Restaurant's healthcare surcharge draws strong responses

Republique servers can make as much as $70,000 to $80,000 a year, which is terrific, Manzke said. But it's roughly three times as much as other full-time staff, including cooks and food preppers. Manzke thought that providing health insurance would make lower-end jobs more desirable and reduce turnover, giving him time to move employees up the restaurant ladder.

OK, but why not simply add 3% to the cost of every menu item, or pay kitchen staff higher wages?

Raising operating costs would force higher prices, said Chait, and risk driving away customers. It could also mean higher taxes, and higher rent, too, because the rent is based on monthly revenue.

Chait said they considered charging a flat 17% service fee, following in the footsteps of famed Berkeley restaurateur Alice Waters, who provides healthcare and a 401(k) to employees.

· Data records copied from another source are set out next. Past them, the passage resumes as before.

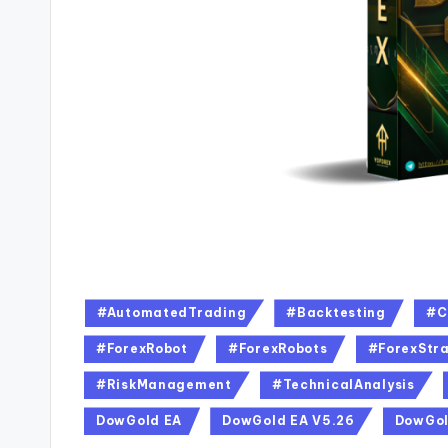
#AutomatedTrading
#Backtesting
#C
#ForexRobot
#ForexRobots
#ForexStra
#RiskManagement
#TechnicalAnalysis
DowGold EA
DowGold EA V5.26
DowGol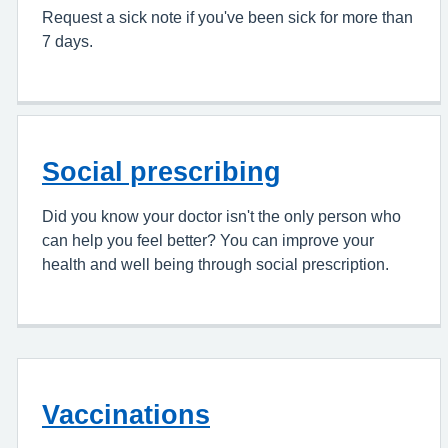
Request a sick note if you've been sick for more than
7 days.
Social prescribing
Did you know your doctor isn't the only person who
can help you feel better? You can improve your
health and well being through social prescription.
Vaccinations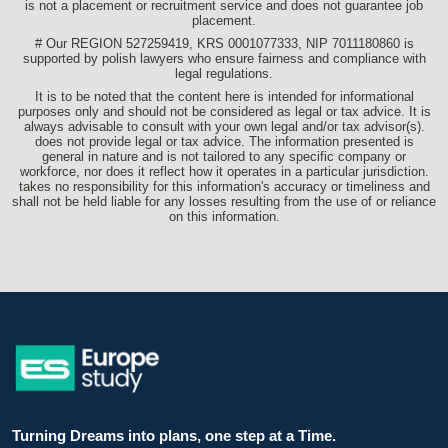
is not a placement or recruitment service and does not guarantee job
placement.
# Our REGION 527259419, KRS 0001077333, NIP 7011180860 is
supported by polish lawyers who ensure fairness and compliance with
legal regulations.
It is to be noted that the content here is intended for informational
purposes only and should not be considered as legal or tax advice. It is
always advisable to consult with your own legal and/or tax advisor(s).
does not provide legal or tax advice. The information presented is
general in nature and is not tailored to any specific company or
workforce, nor does it reflect how it operates in a particular jurisdiction.
takes no responsibility for this information's accuracy or timeliness and
shall not be held liable for any losses resulting from the use of or reliance
on this information.
Turning Dreams into plans, one step at a Time.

But they opted for the surcharge, despite a scandal in San Francisco, where some restaurants that levied healthcare surcharges were found to be pocketing the money rather than paying for medical coverage.

"We will absolutely pay for healthcare," said Chait, who is offering employees three Kaiser options, two that require employee contributions and one that doesn't. And he said he's already looking into offering similar plans to employees of other local restaurants he owns.

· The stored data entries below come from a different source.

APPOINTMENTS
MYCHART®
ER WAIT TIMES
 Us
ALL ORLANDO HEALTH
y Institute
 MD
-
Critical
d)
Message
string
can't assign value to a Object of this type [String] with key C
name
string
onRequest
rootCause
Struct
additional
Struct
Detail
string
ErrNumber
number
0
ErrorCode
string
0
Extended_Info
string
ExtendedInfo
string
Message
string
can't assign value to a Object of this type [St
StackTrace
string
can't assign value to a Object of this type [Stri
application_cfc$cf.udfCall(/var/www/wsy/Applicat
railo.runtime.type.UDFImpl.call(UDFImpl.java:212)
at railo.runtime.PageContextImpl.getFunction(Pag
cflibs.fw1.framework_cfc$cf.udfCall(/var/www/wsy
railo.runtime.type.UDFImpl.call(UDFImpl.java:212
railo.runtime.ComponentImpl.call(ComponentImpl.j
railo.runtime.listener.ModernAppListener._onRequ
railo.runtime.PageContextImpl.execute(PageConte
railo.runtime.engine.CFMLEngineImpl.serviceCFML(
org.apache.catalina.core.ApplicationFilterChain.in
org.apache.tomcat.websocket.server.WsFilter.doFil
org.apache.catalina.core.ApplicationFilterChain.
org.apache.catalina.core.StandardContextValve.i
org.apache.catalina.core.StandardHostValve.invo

I spoke to three Republique employees who were thrilled to have a medical plan in an industry that generally doesn't provide one. Think about that for a moment — do you really want the people handling and serving your food to not have health insurance?

Chait said his restaurant could have done a better job of explaining the surcharge, which is noted at the bottom of the menu. He said staffers are being instructed to tell customers the reasoning behind the fee and to emphasize that they can leave a smaller tip, if they're so obliged.

But Chait was a little surprised that anyone affluent enough to pay for entrees that range from $18 for butternut squash agnolotti to $75 for prime dry-aged cote de boeuf would gripe about paying a tiny fee so the person washing the tricolore salad can have a modest healthcare plan.

I think I'll pass on the cote de boeuf. But otherwise, I'm happy to kick in an extra 25 cents for breakfast or a few bucks for dinner.